How many grams of ice at -14.3∘C can be completely converted to liquid at 24.8∘C if the available heat for this process is 4.75×103kJ ?
q1 = heat to raise ice from -14.3 to zero.
q1 = mass ice x specific heat ice x (Tfinal-T(initial)
q2 = heat to melt ice
q2 = mass ice x heat fusion
q3 = heat to raise T liquid H2O from zero to 24.8
q3 = mass water x specific heat H2o x (Tfinal-Tinitial)

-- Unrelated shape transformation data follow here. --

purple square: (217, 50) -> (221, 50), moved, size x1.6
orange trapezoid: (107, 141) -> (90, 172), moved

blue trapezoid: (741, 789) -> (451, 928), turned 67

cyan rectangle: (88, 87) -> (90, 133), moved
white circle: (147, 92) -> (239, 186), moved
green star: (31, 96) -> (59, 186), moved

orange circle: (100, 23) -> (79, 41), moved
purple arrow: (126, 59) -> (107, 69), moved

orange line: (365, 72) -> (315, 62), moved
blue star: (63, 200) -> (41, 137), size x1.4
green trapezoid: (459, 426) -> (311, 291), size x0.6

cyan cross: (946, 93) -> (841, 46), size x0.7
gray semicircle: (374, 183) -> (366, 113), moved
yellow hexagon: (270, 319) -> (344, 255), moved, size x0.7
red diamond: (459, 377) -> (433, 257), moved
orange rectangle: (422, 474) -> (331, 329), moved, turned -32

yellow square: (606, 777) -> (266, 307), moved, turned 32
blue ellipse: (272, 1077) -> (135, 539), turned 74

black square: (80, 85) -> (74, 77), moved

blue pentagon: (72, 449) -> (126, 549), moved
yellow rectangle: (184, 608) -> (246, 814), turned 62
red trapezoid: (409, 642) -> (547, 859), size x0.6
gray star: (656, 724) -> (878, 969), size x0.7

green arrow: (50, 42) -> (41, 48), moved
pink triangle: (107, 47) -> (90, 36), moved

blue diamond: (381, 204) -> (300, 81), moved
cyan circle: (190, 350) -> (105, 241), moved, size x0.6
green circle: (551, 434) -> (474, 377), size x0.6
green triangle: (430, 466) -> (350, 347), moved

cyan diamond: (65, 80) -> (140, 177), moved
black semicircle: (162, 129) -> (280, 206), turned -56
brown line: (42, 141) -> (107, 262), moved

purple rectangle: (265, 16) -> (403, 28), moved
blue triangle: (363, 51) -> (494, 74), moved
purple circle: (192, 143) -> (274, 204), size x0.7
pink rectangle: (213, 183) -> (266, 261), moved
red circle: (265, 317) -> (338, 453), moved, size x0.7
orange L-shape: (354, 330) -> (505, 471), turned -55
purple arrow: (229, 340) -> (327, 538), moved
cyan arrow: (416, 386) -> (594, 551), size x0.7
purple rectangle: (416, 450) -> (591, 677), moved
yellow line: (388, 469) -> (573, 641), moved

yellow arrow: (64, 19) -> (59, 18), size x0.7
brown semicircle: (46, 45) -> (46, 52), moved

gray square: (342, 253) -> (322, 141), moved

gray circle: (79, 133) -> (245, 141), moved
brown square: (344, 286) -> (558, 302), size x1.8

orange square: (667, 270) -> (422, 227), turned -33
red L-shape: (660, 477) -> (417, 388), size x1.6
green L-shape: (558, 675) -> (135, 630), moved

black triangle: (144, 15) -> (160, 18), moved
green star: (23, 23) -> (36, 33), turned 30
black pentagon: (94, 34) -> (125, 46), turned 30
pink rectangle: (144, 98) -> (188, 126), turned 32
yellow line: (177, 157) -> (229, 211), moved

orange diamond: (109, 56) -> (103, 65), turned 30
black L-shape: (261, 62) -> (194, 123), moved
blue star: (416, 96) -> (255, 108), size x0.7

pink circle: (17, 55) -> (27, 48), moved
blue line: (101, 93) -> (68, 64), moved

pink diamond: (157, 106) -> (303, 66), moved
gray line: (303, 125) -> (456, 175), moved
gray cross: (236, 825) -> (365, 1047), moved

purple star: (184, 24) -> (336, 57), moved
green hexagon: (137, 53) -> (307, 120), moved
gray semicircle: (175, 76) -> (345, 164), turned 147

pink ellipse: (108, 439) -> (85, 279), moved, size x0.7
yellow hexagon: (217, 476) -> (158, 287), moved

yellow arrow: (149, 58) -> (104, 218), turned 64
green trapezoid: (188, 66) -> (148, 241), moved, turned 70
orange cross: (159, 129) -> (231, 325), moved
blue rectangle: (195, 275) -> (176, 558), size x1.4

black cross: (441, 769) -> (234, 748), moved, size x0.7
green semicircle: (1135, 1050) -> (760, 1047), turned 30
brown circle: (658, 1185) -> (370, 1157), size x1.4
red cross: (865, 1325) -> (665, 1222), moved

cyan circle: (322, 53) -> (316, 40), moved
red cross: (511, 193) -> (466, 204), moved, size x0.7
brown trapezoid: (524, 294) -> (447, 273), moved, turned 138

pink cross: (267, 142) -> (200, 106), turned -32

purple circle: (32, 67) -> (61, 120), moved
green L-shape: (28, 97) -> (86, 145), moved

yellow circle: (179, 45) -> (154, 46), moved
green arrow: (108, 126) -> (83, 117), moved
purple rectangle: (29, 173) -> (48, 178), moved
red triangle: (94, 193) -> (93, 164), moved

Then q1 + q2 + q3 = 4.75E3 kJ.
I would convert kJ to J, then sum q1 + q2 + q3 and solve for mass ice/water. I did a quick estimate and it's approx 1E4 g ice if I punched in all of the right numbers.
You have to have the following values. These can be found in google or in textbooks:
*specific heat capacity of ice (c,ice) in J/g-K
*latent heat of fusion for water (Hf) in J/g
*specific heat capacity of water (c,water) in J/g-K
Then substitute them in the summation of all energies involved:
(Q,ice) + (Q,phase change) + (Q,water) = 4.75 x 10^3 kJ (1000 J /kJ)
Note that the freezing point of water is at 0 deg Celsius.
We're solving for m:
m(c,ice)(0 - T1) + m(Hf) + m(c,water)(T2 - 0) = 4.75 x 10^6
m(c,ice)(0 - (-14.3)) + m(Hf) + m(c,water)(24.8 - 0) = 4.75 x 10^6
You have values for c,ice, Hf and c,water so you can calculate for m.
Hope this helps~ `u`
To find out how many grams of ice can be completely converted to liquid, we first need to calculate the heat required for the phase change from solid (ice) to liquid (water).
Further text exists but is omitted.